FNAF: Sister Location finally offers more than just repetitive jump scares
After the ill-fated Five Nights At Freddy's World was yanked off Steam and became a free download through the developer's website, it was unclear what exactly the future would hold for this series people love to hate.
The only real certainty was that - despite whatever any given statement from developer Scott Cawthon might say - another entry would arrive at some point, it just wasn't clear what it would look like.
Well, Sister Location is now here, and it arrived with all the typical FNAF release shenanigans in full swing as Cawthon worked the game journalism industry. From the cancelled hoax to a delayed-but-not-delayed release, its clear he knows how to keep everyone on their toes and rile folks up online.
Fear And Trepidation
You will note that Five Nights At Freddy's: Sister Location most assuredly did NOT make our list of most-anticipated horror games of the year. Although it's amusing to watch those reaction videos, the fun of the game series itself really burns out very quickly when directly playing.
FNAF is a series with potential that unfortunately isn't just a one-hit wonder: it's really a one-note wonder. There's only one thing at all that matters here, and that's the sudden jump scare. But after you've experienced it seven or eight dozen times and the boredom sets in, the series very quickly loses its appeal.
Whether you breeze through all the nights or get stuck repeatedly dying just before a night ends and give up due to frustration, there's a very limited timetable on how much fun you're going to have with any of these games.
Or at least, that's how it was, until now.
Some much-needed changes have occurred here that were long, long overdue. Even just a few minutes into Sister Location, its clear there was significantly more effort and care put it into this entry than the gimmicky previous games.
Changing The FNAF Formula
There's some hilarious comedy right off the bat with a keypad that won't let you properly type and some fabulous lines involving changing voices and personalities.
While the bulk of any given night has that tense sensation of, "Oh god, when am I going to get suddenly killed by an animatronic bear?", each level is continuously peppered with dark humor.
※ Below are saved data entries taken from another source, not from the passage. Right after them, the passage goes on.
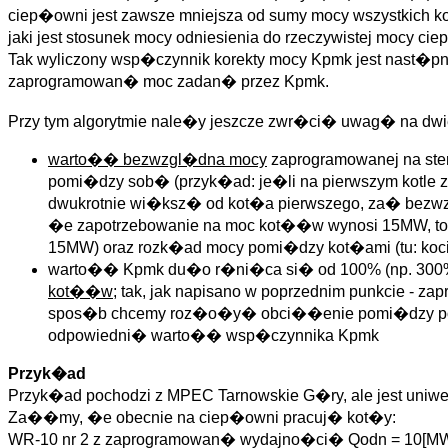
ciep�owni jest zawsze mniejsza od sumy mocy wszystkich k
jaki jest stosunek mocy odniesienia do rzeczywistej mocy c
Tak wyliczony wsp�czynnik korekty mocy Kpmk jest nast�p
zaprogramowan� moc zadan� przez Kpmk.
Przy tym algorytmie nale�y jeszcze zwr�ci� uwag� na dwie
warto�� bezwzgl�dna mocy
zaprogramowanej na st
pomi�dzy sob� (przyk�ad: je�li na pierwszym kotle 
dwukrotnie wi�ksz� od kot�a pierwszego, za� bezwzg
�e zapotrzebowanie na moc kot��w wynosi 15MW, to
15MW) oraz rozk�ad mocy pomi�dzy kot�ami (tu: ko
warto�� Kpmk du�o r�ni�ca si� od 100% (np. 300%) 
kot��w
; tak, jak napisano w poprzednim punkcie -
spos�b chcemy roz�o�y� obci��enie pomi�dzy posz
odpowiedni� warto�� wsp�czynnika Kpmk
Przyk�ad
Przyk�ad pochodzi z MPEC Tarnowskie G�ry, ale jest uniwe
Za��my, �e obecnie na ciep�owni pracuj� kot�y:
WR-10 nr 2 z zaprogramowan� wydajno�ci� Qodn = 10[MW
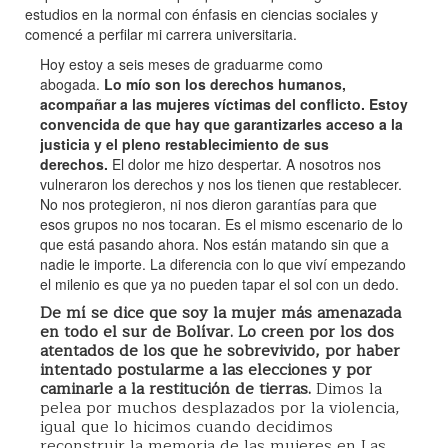
estudios en la normal con énfasis en ciencias sociales y
comencé a perfilar mi carrera universitaria.
Hoy estoy a seis meses de graduarme como
abogada.
Lo mío son los derechos humanos,
acompañar a las mujeres víctimas del conflicto. Estoy
convencida de que hay que garantizarles acceso a la
justicia y el pleno restablecimiento de sus
derechos.
El dolor me hizo despertar. A nosotros nos
vulneraron los derechos y nos los tienen que restablecer.
No nos protegieron, ni nos dieron garantías para que
esos grupos no nos tocaran. Es el mismo escenario de lo
que está pasando ahora. Nos están matando sin que a
nadie le importe. La diferencia con lo que viví empezando
el milenio es que ya no pueden tapar el sol con un dedo.
De mí se dice que soy la mujer más amenazada
en todo el sur de Bolívar. Lo creen por los dos
atentados de los que he sobrevivido, por haber
intentado postularme a las elecciones y por
caminarle a la restitución de tierras.
Dimos la
pelea por muchos desplazados por la violencia,
igual que lo hicimos cuando decidimos
reconstruir la memoria de las mujeres en Las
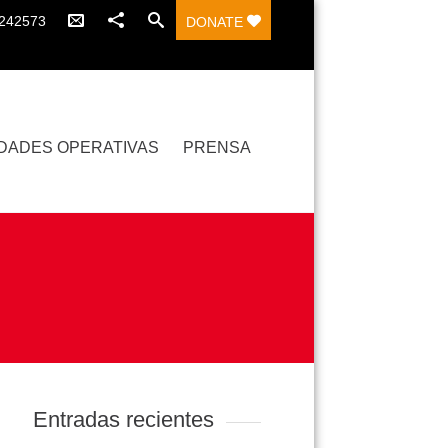
7242573
DONATE
DADES OPERATIVAS
PRENSA
Entradas recientes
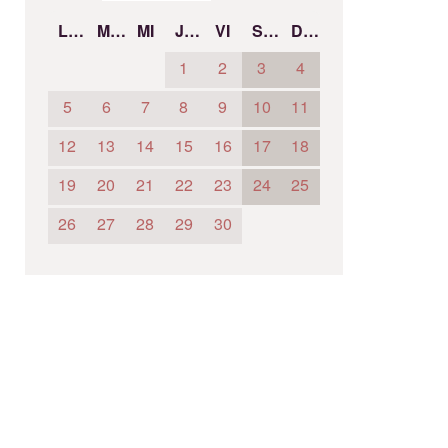
LU
MA
MI
JU
VI
SÁ
DO
1
2
3
4
5
6
7
8
9
10
11
12
13
14
15
16
17
18
19
20
21
22
23
24
25
26
27
28
29
30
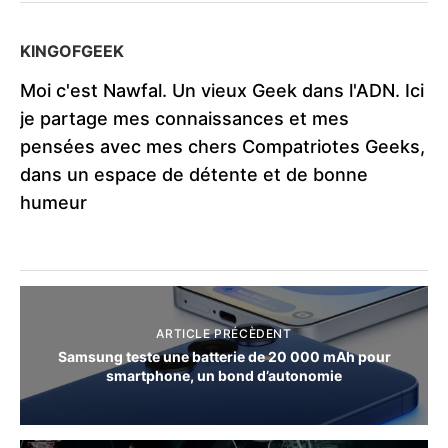
KINGOFGEEK
Moi c'est Nawfal. Un vieux Geek dans l'ADN. Ici
je partage mes connaissances et mes
pensées avec mes chers Compatriotes Geeks,
dans un espace de détente et de bonne
humeur
ARTICLE PRÉCÈDENT
Samsung teste une batterie de 20 000 mAh pour
smartphone, un bond d’autonomie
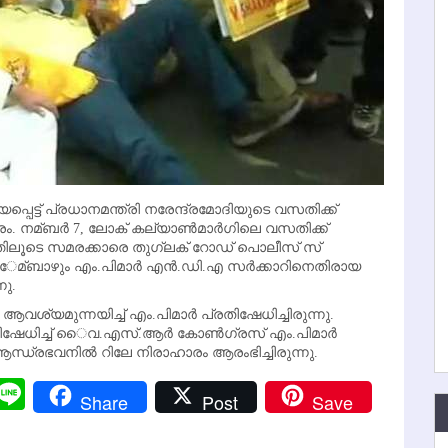
പെട്ട്​ പ്രധാനമന്ത്രി നരേന്ദ്രമോദിയുടെ വസതിക്ക്​
ം. നമ്ബര്‍ ​7, ലോക്​ കല്യാണ്‍മാര്‍ഗിലെ വസതിക്ക്​
്തിലൂടെ സമരക്കാരെ തുഗ്ലക്​ റോഡ്​ പൊലീസ്​ സ്​
ോകു​േമ്ബാഴും എം.പിമാര്‍ എന്‍.ഡി.എ സര്‍ക്കാറിനെതിരായ
നു.
ശ്യമുന്നയിച്ച്‌​ എം.പിമാര്‍ പ്രതിഷേധിച്ചിരുന്നു. ​
ിഷേധിച്ച്‌​ ൈവ.എസ്​.ആര്‍ കോണ്‍ഗ്രസ്​ എം.പിമാര്‍
ലെ ആന്ധ്രഭവനില്‍ റിലേ നിരാഹാരം ആരംഭിച്ചിരുന്നു.
r
y
Messenger
Line
Share
Post
Save
k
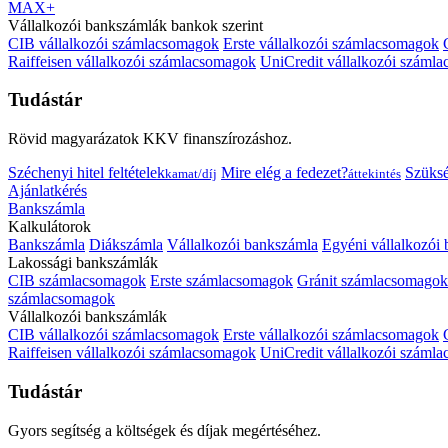
MAX+
Vállalkozói bankszámlák bankok szerint
CIB vállalkozói számlacsomagok
Erste vállalkozói számlacsomagok
Raiffeisen vállalkozói számlacsomagok
UniCredit vállalkozói száml
Tudástár
Rövid magyarázatok KKV finanszírozáshoz.
Széchenyi hitel feltételek
Mire elég a fedezet?
Szüks
kamat/díj
áttekintés
Ajánlatkérés
Bankszámla
Kalkulátorok
Bankszámla
Diákszámla
Vállalkozói bankszámla
Egyéni vállalkozói
Lakossági bankszámlák
CIB számlacsomagok
Erste számlacsomagok
Gránit számlacsomagok
számlacsomagok
Vállalkozói bankszámlák
CIB vállalkozói számlacsomagok
Erste vállalkozói számlacsomagok
Raiffeisen vállalkozói számlacsomagok
UniCredit vállalkozói száml
Tudástár
Gyors segítség a költségek és díjak megértéséhez.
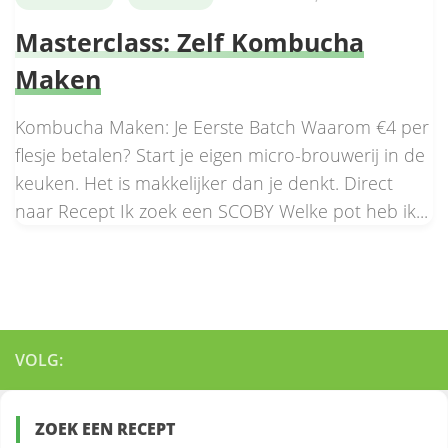
Masterclass: Zelf Kombucha
Maken
Kombucha Maken: Je Eerste Batch Waarom €4 per
flesje betalen? Start je eigen micro-brouwerij in de
keuken. Het is makkelijker dan je denkt. Direct
naar Recept Ik zoek een SCOBY Welke pot heb ik...
VOLG:
ZOEK EEN RECEPT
In a suprisingly self-aware move, there's even commentary on the franchise itself and people's reaction to it, when the mysterious female narrator muses:
“I wonder what would make a person willingly come here to spend night after night in a place like this? Is it... curiosity... or just ignorance?”
Most importantly, the actual gameplay has been tweaked so its not the exact same experience constantly. While there are elements you will find familiar, the bulk of this game is not spent sitting in a control room checking monitors and closing doors.
Crawling through vents, hiding under a desk, tightening screws to hold back enemies trying to get at you: there's a much bigger variety of gameplay elements on display, even if it is all still very simplistic. But don't worry, there's still terrible dolls who will leap out of the darkness to tear you to pieces when you mess up.
There's more to the horror aspect than just the jump scares as well, with the female narrator in particular offering some very chilling and unsettling revelations over the course of each night.
Ups And Downs
While there have been commendable changes, there are also some returning frustrations that need to be addressed. First up, this game massively needs a save system of SOME kind beyond just starting a specific night.
There were several segments I didn't want to have to replay, and I also don't want to start the entire day over every time I exit the game. The breaker room and ballerina death crawl specifically come to mind, as I don't enjoy having to repeatedly go through a frustrating slow motion segment just to get back to the next puzzle.
There's also some very unbalanced difficulty. You will play that utterly evil night 4 marionette sequence probably several dozen times – even if you know ahead of time what you are supposed to be doing. I haven't been this frustrated with a single game sequence since the hotel flight section from Call Of Cthuhlu: Dark Corners Of The Earth.
The Bottom Line
In terms of actual gameplay and polish, this is easily the best FNAF game, and if you rolled your eyes at the repetitive nature of the previous entries, then this one may actually be worth trying out.
Honestly I'm hoping this signals a shift in the development cycle of the series so Five Nights At Freddy's can become more legitimate and less of an amusing gimmick.
If you're reading this Scott: thanks for the best FNAF so far, but now take some time off, spend a year or even two developing a whole new concept based around this mythology with some more advanced gameplay. Maybe spend some of that fat dough on a small team of programmers to help out? Then come back in 2018 or so and really wow us with the next one.